Lorsque les agresseurs avaient enfin quitté la maison le Genevois avait récupéré un pistolet et avait ouvert le feu depuis son perron puis près de son portail. Il avait touché un des malfrats au ventre et blessé un second au crâne. Il a fait l’objet d’une enquête pour l’usage de l’arme, explique le quotidien français.

Traumatisme profond

À la barre, il a expliqué être profondément traumatisé, «les caméras partout, les enfants qui dorment dans sa chambre, sa vie cloîtré dans une forteresse».

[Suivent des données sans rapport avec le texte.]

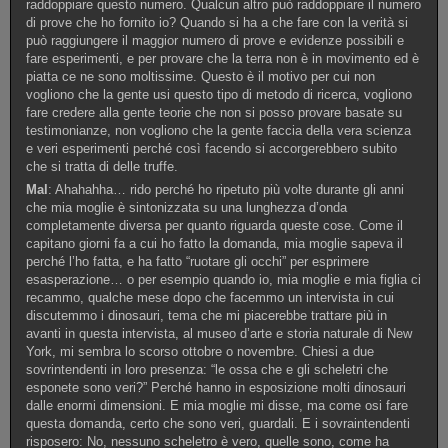
raddoppiare questo numero. Qualcun altro può raddoppiare il numero
di prove che ho fornito io? Quando si ha a che fare con la verità si
può raggiungere il maggior numero di prove e evidenze possibili e
fare esperimenti, e per provare che la terra non è in movimento ed è
piatta ce ne sono moltissime. Questo è il motivo per cui non
vogliono che la gente usi questo tipo di metodo di ricerca, vogliono
fare credere alla gente teorie che non si posso provare basate su
testimonianze, non vogliono che la gente faccia della vera scienza
e veri esperimenti perché così facendo si accorgerebbero subito
che si tratta di delle truffe.
Mal
: Ahahahha… rido perché ho ripetuto più volte durante gli anni
che mia moglie è sintonizzata su una lunghezza d’onda
completamente diversa per quanto riguarda queste cose. Come il
capitano giorni fa a cui ho fatto la domanda, mia moglie sapeva il
perché l’ho fatta, e ha fatto “ruotare gli occhi” per esprimere
esasperazione… o per esempio quando io, mia moglie e mia figlia ci
recammo, qualche mese dopo che facemmo un intervista in cui
discutemmo i dinosauri, tema che mi piacerebbe trattare più in
avanti in questa intervista, al museo d’arte e storia naturale di New
York, mi sembra lo scorso ottobre o novembre. Chiesi a due
sovrintendenti in loro presenza: “le ossa che e gli scheletri che
esponete sono veri?” Perché hanno in esposizione molti dinosauri
dalle enormi dimensioni. E mia moglie mi disse, ma come osi fare
questa domanda, certo che sono veri, guardali. E i sovraintendenti
risposero: No, nessuno scheletro è vero, quelle sono, come ha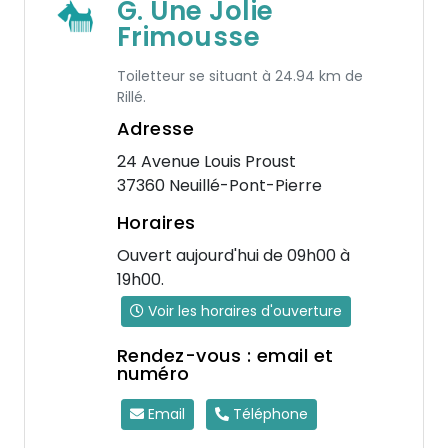
G. Une Jolie
Frimousse
Toiletteur se situant à 24.94 km de
Rillé.
Adresse
24 Avenue Louis Proust
37360 Neuillé-Pont-Pierre
Horaires
Ouvert aujourd'hui de 09h00 à
19h00.
Voir les horaires d'ouverture
Rendez-vous : email et
numéro
Email
Téléphone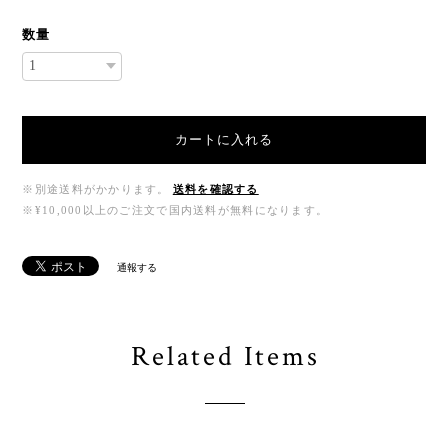
数量
カートに入れる
※別途送料がかかります。
送料を確認する
※¥10,000以上のご注文で国内送料が無料になります。
通報する
Related Items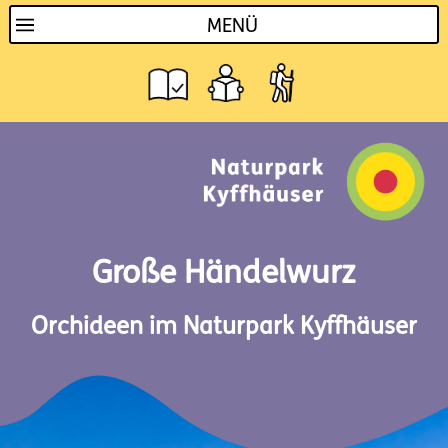
MENÜ
Große Händelwurz
Orchideen im Naturpark Kyffhäuser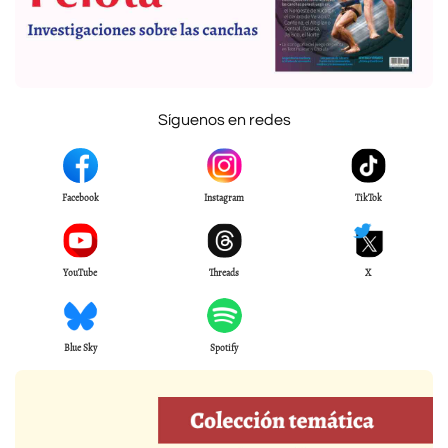
Síguenos en redes
Facebook
Instagram
TikTok
YouTube
Threads
X
Blue Sky
Spotify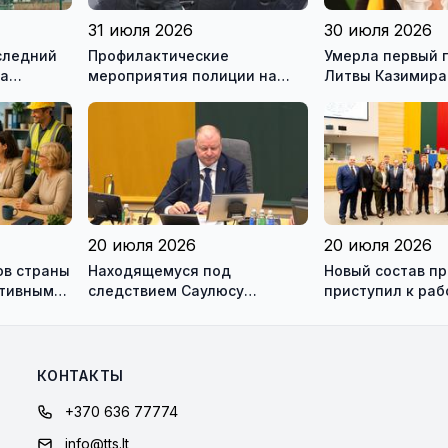
31 июля 2026
30 июля 2026
следний
Профилактические
Умерла первый 
на
мероприятия полиции на
Литвы Казимира
ью
дорогах Литвы в августе
20 июля 2026
20 июля 2026
ов страны
Находящемуся под
Новый состав п
ктивным
следствием Саулюсу
приступил к раб
одно и
Сквернялису временно
разрешили выехать за
границу
КОНТАКТЫ
+370 636 77774
info@tts.lt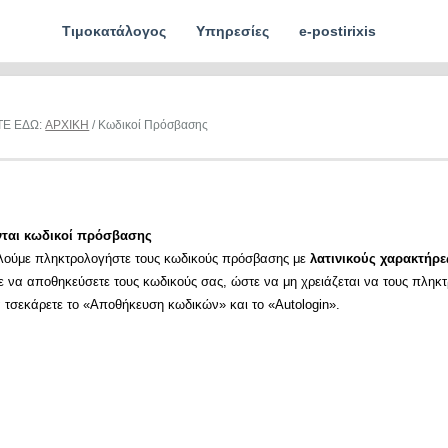
Τιμοκατάλογος
Υπηρεσίες
e-postirixis
ΤΕ ΕΔΩ:
ΑΡΧΙΚΗ
/ Κωδικοί Πρόσβασης
νται κωδικοί πρόσβασης
λούμε πληκτρολογήστε τους κωδικούς πρόσβασης με
λατινικούς χαρακτήρε
ε να αποθηκεύσετε τους κωδικούς σας, ώστε να μη χρειάζεται να τους πληκ
α τσεκάρετε το «Αποθήκευση κωδικών» και το «Autologin».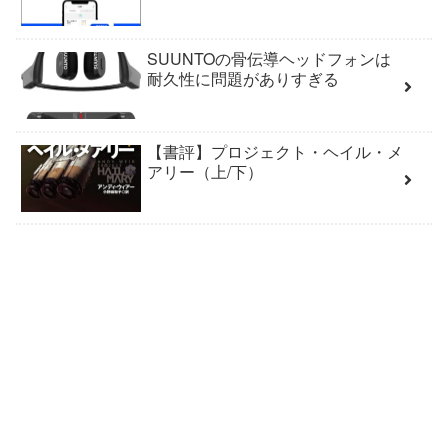
SUUNTOの骨伝導ヘッドフォンは
耐久性に問題がありすぎる
【書評】プロジェクト・ヘイル・メ
アリー（上/下）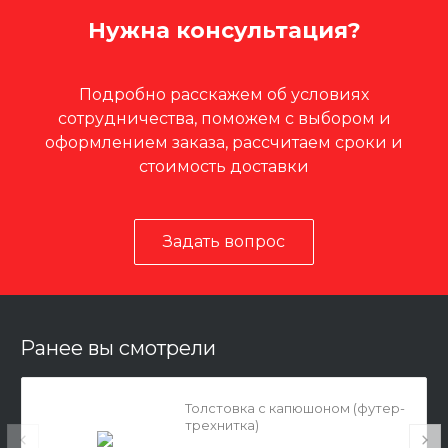
Нужна консультация?
Подробно расскажем об условиях
сотрудничества, поможем с выбором и
оформлением заказа, рассчитаем сроки и
стоимость доставки
Задать вопрос
Ранее вы смотрели
Толстовка с капюшоном (футер-
трехнитка)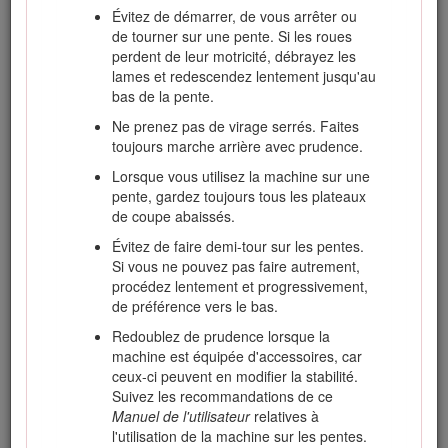
révisez pas.
Évitez de démarrer, de vous arrêter ou
de tourner sur une pente. Si les roues
Ne déposez
pas
le système ROPS.
perdent de leur motricité, débrayez les
Toute modification du système ROPS doit
lames et redescendez lentement jusqu'au
être agréée par le fabricant.
bas de la pente.
Ne prenez pas de virage serrés. Faites
toujours marche arrière avec prudence.
Consignes de sécurité pour la
Lorsque vous utilisez la machine sur une
manipulation des carburants
pente, gardez toujours tous les plateaux
de coupe abaissés.
Pour éviter de vous blesser ou de causer
des dommages matériels, manipulez
Évitez de faire demi-tour sur les pentes.
l'essence avec une extrême prudence. Le
Si vous ne pouvez pas faire autrement,
carburant est extrêmement inflammable et
procédez lentement et progressivement,
ses vapeurs sont explosives.
de préférence vers le bas.
Éteignez cigarettes, cigares, pipes et autres
Redoublez de prudence lorsque la
sources d'étincelles.
machine est équipée d'accessoires, car
ceux-ci peuvent en modifier la stabilité.
Utilisez exclusivement un bidon à carburant
Suivez les recommandations de ce
homologué.
Manuel de l'utilisateur
relatives à
N'enlevez jamais le bouchon du réservoir de
l'utilisation de la machine sur les pentes.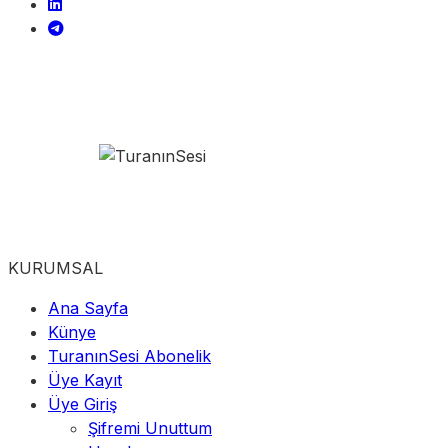
KURUMSAL
Ana Sayfa
Künye
TuranınSesi Abonelik
Üye Kayıt
Üye Giriş
Şifremi Unuttum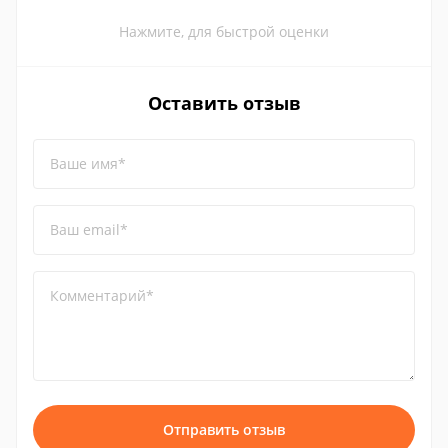
Нажмите, для быстрой оценки
Оставить отзыв
Ваше имя*
Ваш email*
Комментарий*
Отправить отзыв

En 2016, au lendemain de l’attaque, le Genevois s’était confié au «Matin». «C’est du délire. Je suis encore dans l’effroi. Ils ne respectent rien, même pas la présence d’enfants. Heureusement que ma fille et mon fils ont le sommeil lourd: ils n’ont rien entendu», avait témoigné le quadragénaire. «On leur a dit et répété qu’il y avait des enfants ici, d’ailleurs ça se voyait avec tous ces ballons d’anniversaire! Ils n’en avaient rien à faire: ils ne respectent rien», avait-il ajouté, précisant qu’il n’avait songé qu’à sauver sa famille.

Les trois agresseurs avaient été identifiés et interpellés par la suite. Ce ne sont pas des gros poissons mais «de petits délinquants sombrant subitement dans le crime», écrit «Le Progrès». Reste à savoir pourquoi. Et s’il y avait vraiment un commanditaire, comme ils l’ont laissé entendre. Ils devront s’expliquer lors de ce procès qui dure jusqu’à vendredi.